I love being a blogger.
There’s a freedom (and responsiblity) in blogging that is rare to find in any other writing profession except for maybe fiction writing, but that’s another type of freedom and another discussion for another day.
For today’s #blogchat on Twitter, creator Mack Collier asked what writing tips are needed to be a better blogger. I think I’ve got a handle on this topic seeing that, well, I’m a writer. And a journalist. And a blogger.
And I do run a writing blog, after all.
As a writer, what tips do I have for bloggers? So glad you asked!
Voice is important.
I think this is extremely important. For me as a reader and writer of blogs, voice is extremely important. What is voice? Here’s an example. When someone says something, maybe it’s a phrase or the tone of voice, another person would say. That’s when you pop up and say “you sound just like…” or “that’s something such and such would say…”. That’s voice. It’s a particular way things are being said or written.
How do you develop voice? With practice. Start out with being personable and inviting to your reading audience. Remember, people don’t have to read you, they want to because you have something to offer so don’t be dry toast about it.
I hate to say it but grammar counts.
I’m the type of writer that will work DAYS on an image or a metaphor or a scene but will spend about 30 seconds on grammar and mechanics. My eyes bleed when I have to do that. In journalism, we believe that a grammar mistake chips away at credibly. It’s the same with blogging. How can you have a fantastic voice but horrible grammar mistakes. (It can happen and has on this very blog.)
This is something I work on constantly, not only in my writing but also on my blog posts. I’ve had friends read over a post and email me, asking me what I meant about a passage. Embarrassing, yes, but I appreciate when it happens because, nine times out of ten, I just wrote the post in the 10-15 minutes I had free between projects.
Stop being cute and get to it.
One of the things that annoy me about blogs is that the writer tries to be cute. So cute that the meat and potatoes of the post is seven graphs and three pictures in. It’s not only annoying but a waste of time. In the time it takes to get through the cute intro to what the post is about, a reader can decide to move on. In journalism it’s the time it takes to get from the lede to the nut graph, which tells you what the story is about. That distance is about an inch on a good day, usually shorter.
Just get to point.
It’s easier for some than others. Here’s a way to figure it out. Write the post as you normally would. Then figure out where the important part of the post starts. If it’s far from the first sentence of the post, it’s time to edit down the intro to what you need.
But once you get to the point, make it well.
If I had to concentrate on any one part of the post the most, I’d spend more time making sure my point is clear. I spend loads of time making sure the train of thought is clear and concise. For me as the writer, it’s important that my point is on point, that it’s fact checked, and that it’s easy to follow. I work on this constantly. Sometimes I nail it. Other times, well, it’s a work in progress.

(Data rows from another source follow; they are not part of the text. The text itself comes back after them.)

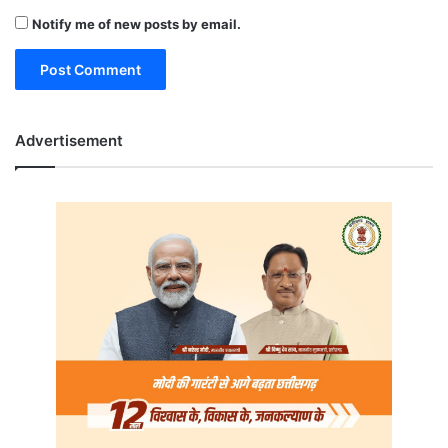
Notify me of new posts by email.
Advertisement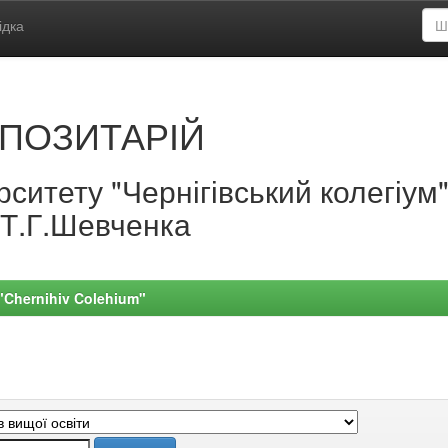
ідка
ПОЗИТАРІЙ
ситету "Чернігівський колегіум
.Т.Г.Шевченка
 "Chernihiv Colehium"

Then there are the other writing rules.
There are lots of writing rules to make great prose. I recommend two books on the writing process. On Writing Well my William Zimmer and The Elements of Style by William Strunk and E.B White. These two books have served me well through the years. I still refer to them and referred to them while revising my thesis. Some of my favorite rules are: don’t use three words when one will do, avoid over using adverbs, and extract redundancies.
When I’m revising, I like to do at least two reads to per piece. The first time I read for content. I ask myself: 1) Are all the pieces there I need? Are they in an order or sequence that makes sense? What am I missing? What would make this better? I usually have walked away from the piece (chapter, short story, blog post) for a couple of hours, days, or even weeks. I try my best to look at it with fresh eyes. I like to call it “letting the piece breathe”. And 2) I read for grammar and mechanics. I try to catch as many as I can (again this makes my eyes bleed). While I’m checking for that, I’m also doing a line edit — reading the sentences to make them as strong as possible.
Since I’ve been writing about writing for a long time, here are some of my favorite blog posts about writing in general through the years. They’ve been helpful to writers in the process of their novels and projects. I hope they’ll be helpful to you, too.
What haven’t I discussed here?
I’ve covered lots of writing rules and practices. What’s left? The process. How do you write best? Laptop? Ipad/tablet with keyboard? Are you using an app or using another app like Evernote (which I’m currently in love with) to get some blogging or writing done?